• [Assignment]:
Please return every line of the records that contains the word "site".

***** Data *****

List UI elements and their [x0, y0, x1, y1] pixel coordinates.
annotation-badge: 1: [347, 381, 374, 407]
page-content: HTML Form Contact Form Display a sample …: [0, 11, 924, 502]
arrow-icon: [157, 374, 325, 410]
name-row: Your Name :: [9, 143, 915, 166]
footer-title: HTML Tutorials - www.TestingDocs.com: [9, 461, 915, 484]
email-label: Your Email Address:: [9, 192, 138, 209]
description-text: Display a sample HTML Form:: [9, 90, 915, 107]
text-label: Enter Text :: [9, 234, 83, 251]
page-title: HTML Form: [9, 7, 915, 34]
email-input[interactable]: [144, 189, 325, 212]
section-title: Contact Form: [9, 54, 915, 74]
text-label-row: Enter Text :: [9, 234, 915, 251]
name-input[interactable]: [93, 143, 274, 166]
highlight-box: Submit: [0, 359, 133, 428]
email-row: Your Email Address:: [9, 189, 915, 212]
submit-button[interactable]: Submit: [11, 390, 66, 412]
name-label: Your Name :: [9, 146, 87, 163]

*****
***** Data *****

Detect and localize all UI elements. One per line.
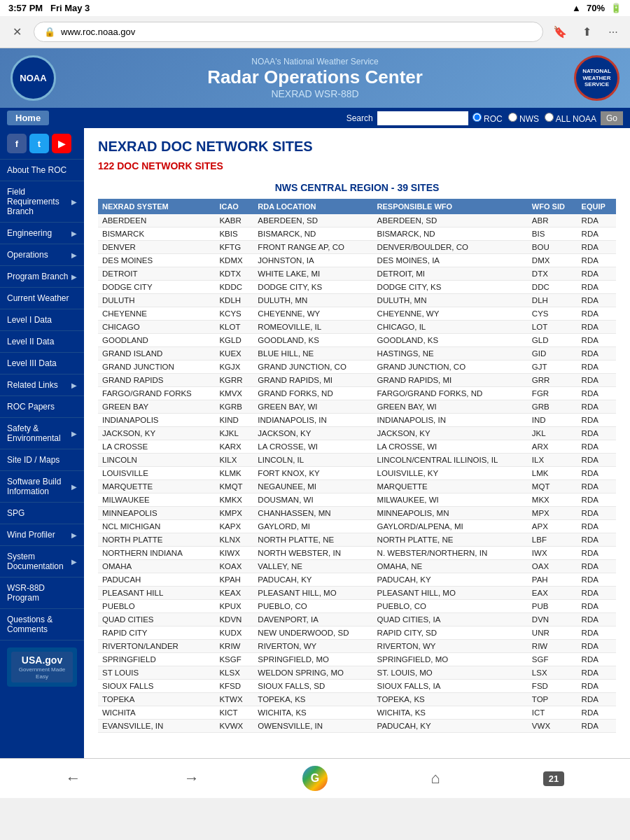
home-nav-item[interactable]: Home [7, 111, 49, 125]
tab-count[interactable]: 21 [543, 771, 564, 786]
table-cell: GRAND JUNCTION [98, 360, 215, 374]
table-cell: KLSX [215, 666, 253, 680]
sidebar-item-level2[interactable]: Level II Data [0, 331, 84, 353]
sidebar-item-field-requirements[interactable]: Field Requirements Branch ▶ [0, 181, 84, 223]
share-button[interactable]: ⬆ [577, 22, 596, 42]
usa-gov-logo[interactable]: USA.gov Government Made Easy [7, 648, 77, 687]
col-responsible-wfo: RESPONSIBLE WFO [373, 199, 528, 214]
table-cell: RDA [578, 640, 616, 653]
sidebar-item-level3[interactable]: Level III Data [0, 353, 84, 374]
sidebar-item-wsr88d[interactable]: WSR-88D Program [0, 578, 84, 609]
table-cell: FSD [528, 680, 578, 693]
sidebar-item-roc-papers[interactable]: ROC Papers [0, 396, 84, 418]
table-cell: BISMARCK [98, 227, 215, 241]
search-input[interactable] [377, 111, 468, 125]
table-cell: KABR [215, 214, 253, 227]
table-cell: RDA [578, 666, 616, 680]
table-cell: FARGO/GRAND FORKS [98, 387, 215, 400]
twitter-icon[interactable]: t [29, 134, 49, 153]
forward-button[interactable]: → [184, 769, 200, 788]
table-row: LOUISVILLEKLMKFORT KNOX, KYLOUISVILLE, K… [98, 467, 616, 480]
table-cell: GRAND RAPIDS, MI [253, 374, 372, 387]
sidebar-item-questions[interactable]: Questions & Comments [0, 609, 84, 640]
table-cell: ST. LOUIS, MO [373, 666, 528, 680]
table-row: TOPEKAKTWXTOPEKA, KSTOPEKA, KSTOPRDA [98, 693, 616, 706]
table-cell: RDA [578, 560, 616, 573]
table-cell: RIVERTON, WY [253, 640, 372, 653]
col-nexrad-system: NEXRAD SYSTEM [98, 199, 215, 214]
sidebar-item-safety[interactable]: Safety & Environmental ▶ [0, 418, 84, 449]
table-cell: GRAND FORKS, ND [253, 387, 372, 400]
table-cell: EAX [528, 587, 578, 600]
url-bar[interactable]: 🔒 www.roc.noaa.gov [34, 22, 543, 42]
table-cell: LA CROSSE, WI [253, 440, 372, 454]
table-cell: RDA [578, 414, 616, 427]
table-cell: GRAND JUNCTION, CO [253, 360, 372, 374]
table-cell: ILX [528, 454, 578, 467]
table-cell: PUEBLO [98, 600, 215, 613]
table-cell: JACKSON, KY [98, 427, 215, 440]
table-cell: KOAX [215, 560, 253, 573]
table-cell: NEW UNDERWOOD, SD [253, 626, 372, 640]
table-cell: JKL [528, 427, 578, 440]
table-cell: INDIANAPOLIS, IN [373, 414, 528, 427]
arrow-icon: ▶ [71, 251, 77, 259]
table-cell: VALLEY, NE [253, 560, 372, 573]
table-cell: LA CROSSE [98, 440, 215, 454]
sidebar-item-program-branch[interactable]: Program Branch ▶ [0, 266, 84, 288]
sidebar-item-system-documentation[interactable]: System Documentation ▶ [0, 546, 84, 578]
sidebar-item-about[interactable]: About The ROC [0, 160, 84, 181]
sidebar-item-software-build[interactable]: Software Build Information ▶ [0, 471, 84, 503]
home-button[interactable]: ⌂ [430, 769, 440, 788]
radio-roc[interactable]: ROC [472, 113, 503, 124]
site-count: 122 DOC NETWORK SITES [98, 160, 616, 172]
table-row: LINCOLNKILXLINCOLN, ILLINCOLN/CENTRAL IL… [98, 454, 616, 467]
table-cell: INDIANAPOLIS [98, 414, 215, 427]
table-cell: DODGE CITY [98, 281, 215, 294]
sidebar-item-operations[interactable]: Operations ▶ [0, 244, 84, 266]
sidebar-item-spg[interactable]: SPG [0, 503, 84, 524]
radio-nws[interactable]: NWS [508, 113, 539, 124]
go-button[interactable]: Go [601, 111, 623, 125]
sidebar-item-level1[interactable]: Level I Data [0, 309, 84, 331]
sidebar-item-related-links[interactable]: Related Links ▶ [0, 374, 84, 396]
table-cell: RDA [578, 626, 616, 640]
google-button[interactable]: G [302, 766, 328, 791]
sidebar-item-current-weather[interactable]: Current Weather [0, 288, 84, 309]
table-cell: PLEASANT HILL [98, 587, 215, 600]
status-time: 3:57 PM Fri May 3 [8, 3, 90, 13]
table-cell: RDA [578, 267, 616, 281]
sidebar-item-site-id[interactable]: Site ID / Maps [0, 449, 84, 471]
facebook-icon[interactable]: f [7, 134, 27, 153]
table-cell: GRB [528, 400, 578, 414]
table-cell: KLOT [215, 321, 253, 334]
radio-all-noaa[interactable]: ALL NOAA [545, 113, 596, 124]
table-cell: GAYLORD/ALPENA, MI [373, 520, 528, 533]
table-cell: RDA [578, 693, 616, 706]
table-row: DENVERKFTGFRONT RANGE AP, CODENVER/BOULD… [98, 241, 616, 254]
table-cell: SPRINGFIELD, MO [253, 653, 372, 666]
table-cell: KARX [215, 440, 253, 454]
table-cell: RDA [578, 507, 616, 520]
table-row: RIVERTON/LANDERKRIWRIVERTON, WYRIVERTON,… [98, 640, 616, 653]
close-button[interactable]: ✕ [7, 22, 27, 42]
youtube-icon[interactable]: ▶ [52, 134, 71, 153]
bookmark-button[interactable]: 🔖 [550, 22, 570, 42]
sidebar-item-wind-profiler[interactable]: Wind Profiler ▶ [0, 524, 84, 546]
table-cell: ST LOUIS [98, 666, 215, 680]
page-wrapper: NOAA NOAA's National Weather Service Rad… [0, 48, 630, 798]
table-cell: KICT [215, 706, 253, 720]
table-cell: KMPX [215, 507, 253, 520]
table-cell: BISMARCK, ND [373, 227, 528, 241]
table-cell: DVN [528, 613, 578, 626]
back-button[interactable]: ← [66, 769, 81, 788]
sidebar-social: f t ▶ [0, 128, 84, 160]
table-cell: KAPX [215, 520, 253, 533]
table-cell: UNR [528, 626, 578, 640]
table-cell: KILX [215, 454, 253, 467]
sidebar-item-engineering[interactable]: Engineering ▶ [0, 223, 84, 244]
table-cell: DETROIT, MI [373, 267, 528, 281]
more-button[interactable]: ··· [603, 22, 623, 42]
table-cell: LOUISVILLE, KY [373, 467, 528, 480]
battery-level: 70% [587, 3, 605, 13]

*****

• [Result for this task]:
site-count: 122 DOC NETWORK SITES [98, 160, 616, 172]
sidebar-item-site-id[interactable]: Site ID / Maps [0, 449, 84, 471]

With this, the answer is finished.